Normcore suggested an identity that is reflexive to its social context, and that choosing conflicting subject positions is not the same as being a hypocrite. “Consumption has never been a chance for absolute self-actualization,” it states, a fundamental rupture with the ideology of shopping. In being a contingent identity and not a unique creative, it realises that being “nothing special” is the key to escaping the omnipresent anxiety of self-presentation and representation that K-HOLE laid out and wrestled with in its early reports.

Shortly after Youth Mode was released, the term Normcore slipped its leash and exploded into the mainstream as a descriptor of a decidedly Mass Indie adoption of Acting Basic, with The Cut using it to describe the trend towards basic, unisex fashions. While K-HOLE can’t be held responsible for the term’s later abuse, it does demonstrate another trend, as old as post-war consumer boom itself, towards capitalism’s ability to constantly recuperate criticism into itself. K-HOLE’s reports help elucidate aspects of a contemporary neoliberal subjectivity where trends shift so fast old models of subculture can no longer meaningfully apply to them; instead, the affective conditions they arise from, and produce, is critiqued in commercial forms that otherwise fail to illuminate. Rather than trends being about what products we like, K-HOLE shows them as how we like—as ways of being. It is telling, then, that the subject of K-HOLE #5 was “doubt”. With the tagline “Seeing the future ≠ changing the future”—a wry nod to their own impotence over the idea of Normcore—the group used the language of the ongoing magical renaissance to ask whether brands use magic, and, more importantly, do K-HOLE use magic?        

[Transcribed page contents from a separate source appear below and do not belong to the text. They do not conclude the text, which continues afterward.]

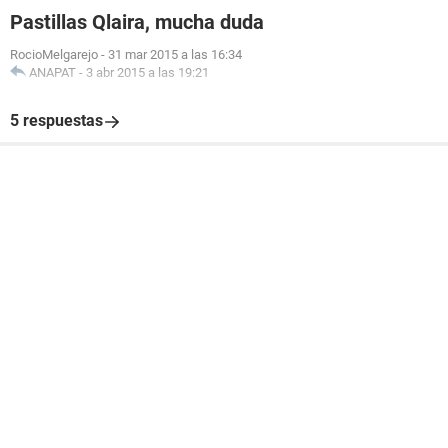
Pastillas Qlaira, mucha duda
RocioMelgarejo
-
31 mar 2015 a las 16:34
ANAPAT
-
3 abr 2015 a las 19:21
5 respuestas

Looking back over the out-of-control successes of the previous four iterations, #5 acknowledged that, whether it’s branding, forecasting or divination, it is in the exchange of shared belief that a collective can find meaning—trumping any truth-claim by the creative force. K-HOLE’s ability to “see the future” through forecasting meant little in comparison to the way their ideas were consumed by the plebeians, whose shared interpretation of the signs was so powerful as to trump any guidance offered by the augurs, leaving the artists wracked with doubt, unsure of the purpose or future direction of the project.